▸ **ABOUT THIS EXERCISE**:
Your answer should consist only of the line with "rgy Monitoring and Wireless" and the lines after it, reproduced exactly through the end of the entries below.

▸ **INFORMATION**:
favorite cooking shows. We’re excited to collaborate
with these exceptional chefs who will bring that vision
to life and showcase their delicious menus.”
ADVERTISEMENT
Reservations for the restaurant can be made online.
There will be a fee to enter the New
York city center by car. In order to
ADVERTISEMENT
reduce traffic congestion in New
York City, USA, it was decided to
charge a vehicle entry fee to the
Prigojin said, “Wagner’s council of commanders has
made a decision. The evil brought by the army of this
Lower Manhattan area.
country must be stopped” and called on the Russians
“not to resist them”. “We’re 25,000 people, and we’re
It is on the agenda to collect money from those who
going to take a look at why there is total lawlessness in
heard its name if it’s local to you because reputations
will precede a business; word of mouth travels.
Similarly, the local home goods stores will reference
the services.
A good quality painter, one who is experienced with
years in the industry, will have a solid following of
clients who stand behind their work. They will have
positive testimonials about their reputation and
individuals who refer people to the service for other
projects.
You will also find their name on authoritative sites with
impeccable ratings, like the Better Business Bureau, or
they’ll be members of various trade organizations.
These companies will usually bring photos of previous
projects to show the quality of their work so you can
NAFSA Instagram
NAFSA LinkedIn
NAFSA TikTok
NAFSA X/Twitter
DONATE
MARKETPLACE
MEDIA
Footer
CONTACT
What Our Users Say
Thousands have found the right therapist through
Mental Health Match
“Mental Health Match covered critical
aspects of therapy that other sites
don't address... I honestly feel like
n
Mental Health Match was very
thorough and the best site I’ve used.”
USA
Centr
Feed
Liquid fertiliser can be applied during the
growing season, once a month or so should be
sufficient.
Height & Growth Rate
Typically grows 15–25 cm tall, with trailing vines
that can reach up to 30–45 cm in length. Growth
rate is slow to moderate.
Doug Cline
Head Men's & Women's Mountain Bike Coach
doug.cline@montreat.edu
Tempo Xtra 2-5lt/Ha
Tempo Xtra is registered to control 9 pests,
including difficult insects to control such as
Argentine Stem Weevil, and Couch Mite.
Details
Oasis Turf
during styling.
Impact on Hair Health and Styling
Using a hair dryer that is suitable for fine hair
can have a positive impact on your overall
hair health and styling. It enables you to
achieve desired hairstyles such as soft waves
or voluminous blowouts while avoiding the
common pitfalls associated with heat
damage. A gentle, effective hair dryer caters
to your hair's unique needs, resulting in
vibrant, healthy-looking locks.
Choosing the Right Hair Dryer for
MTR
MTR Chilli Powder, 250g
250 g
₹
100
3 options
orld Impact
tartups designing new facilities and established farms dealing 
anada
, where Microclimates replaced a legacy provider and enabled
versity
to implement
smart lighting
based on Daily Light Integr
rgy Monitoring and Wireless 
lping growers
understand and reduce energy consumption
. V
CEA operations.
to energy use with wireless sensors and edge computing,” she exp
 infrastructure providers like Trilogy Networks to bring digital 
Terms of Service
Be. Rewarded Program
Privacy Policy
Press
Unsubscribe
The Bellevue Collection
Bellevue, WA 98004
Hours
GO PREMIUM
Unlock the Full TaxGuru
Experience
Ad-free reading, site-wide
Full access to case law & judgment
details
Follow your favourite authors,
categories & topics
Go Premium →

▸ **WRITTEN SOLUTION**:
rgy Monitoring and Wireless 
lping growers
understand and reduce energy consumption
. V
CEA operations.
to energy use with wireless sensors and edge computing,” she exp
 infrastructure providers like Trilogy Networks to bring digital 
Terms of Service
Be. Rewarded Program
Privacy Policy
Press
Unsubscribe
The Bellevue Collection
Bellevue, WA 98004
Hours
GO PREMIUM
Unlock the Full TaxGuru
Experience
Ad-free reading, site-wide
Full access to case law & judgment
details
Follow your favourite authors,
categories & topics
Go Premium →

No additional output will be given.